Complications from immigration reform have also spread into the law enforcement sector, as Gov. Bruce Rauner signed the Trust Act making the detention of individuals by police agencies solely upon their immigrations status, illegal albeit exempted through a warrant issued by a judge. The Sept. 4 action, coupled with the next day announcement by the Trump administration to dismantle the Deferred Action for Childhood Arrivals program creates a boondoggle for law enforcement.
The circumstance was highlighted by the case of Niceforo Macedo-Hernandez, 46, arrested Aug. 9, on misdemeanor domestic battery charges. Despite having a stay on his U.S. Immigration and Customs Enforcement case, he was denied release Sept. 1, on bond. County officials indicated taking a deliberate path in light of the new legislation and its potential implications.
A statement by McHenry County Sheriff Bill Prim, said, “We have a public act, less than a week old with a sweeping effect that has yet to be interpreted by any court. Our objective, at this point, is to move slowly and cautiously, with public safety as our foremost consideration, consistent with constitutional responsibilities. The defendant in question is charged with a crime of violence, which makes us even more reluctant to make hasty decisions.”
The department’s Communications specialist, Lorie Hendrickson, was unavailable for comment.
The Trump administration in February announced plans to begin mass deportations of illegal immigrants and a complete dismantling of the Deferred Action for Childhood Arrivals (DACA) program, although the shape and scope of the actions was not formally been vetted.

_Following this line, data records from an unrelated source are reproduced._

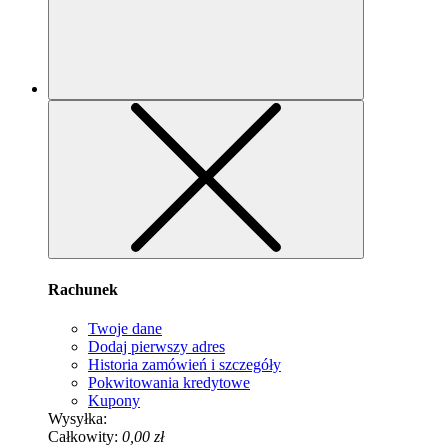
Rachunek
Twoje dane
Dodaj pierwszy adres
Historia zamówień i szczegóły
Pokwitowania kredytowe
Kupony
Wysyłka:
Całkowity:
0,00 zł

The Sept. 5 announcement to halt the program and reject further applications, also left a time-window renewal for two-year work permits.

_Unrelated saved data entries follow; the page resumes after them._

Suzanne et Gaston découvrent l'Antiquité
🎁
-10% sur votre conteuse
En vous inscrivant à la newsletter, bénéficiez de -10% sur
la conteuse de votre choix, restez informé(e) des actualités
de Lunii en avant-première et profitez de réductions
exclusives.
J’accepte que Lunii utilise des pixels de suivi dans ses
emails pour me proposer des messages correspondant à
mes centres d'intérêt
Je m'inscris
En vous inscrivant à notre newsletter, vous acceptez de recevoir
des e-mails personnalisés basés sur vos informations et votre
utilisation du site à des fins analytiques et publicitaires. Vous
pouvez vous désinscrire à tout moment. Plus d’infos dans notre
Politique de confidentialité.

The administration also placed the task of fashioning a new program in the hands of congressional leaders to address DACA children, within the next six months. The executive-authority program was created in 2012, by President Barack Obama, to protect the children of undocumented aliens brought into the United States illegally, from deportation.
The U.S. Decennial Census Survey, conducted in July 2010, showed a total population of 308,760 in McHenry County. The Latino population was listed at 11.42 percent, or 35,249 people. The figure was almost double, from 2010, which was 35,249.
“What happens in the future remains to be seen, and how it will affect those people that are undocumented,” said Maria-Elena Jonas, CEO for the Waukegan-based Hispanic American Community Education and Services. “Some parents are fearful, and are signing custody papers for their children in case they don’t return home. The documentation is now paramount, and where they were previously afraid to take action, they are coming forward.
HACES is a nonprofit agency that provides social services and guidance in navigating the process of citizenship, assistance, and programs that address naturalization while offering steps toward beginning the process. While based in Lake County, it has seen an increase in clientele from other areas of northern Illinois.
“This is what our mission statement is about…citizenship and assistance for all ethnic groups,” she said. “With the new state law, and the changes to DACA, these are different areas to chart. We don’t know how this will evolve, we hope with a positive resolution.”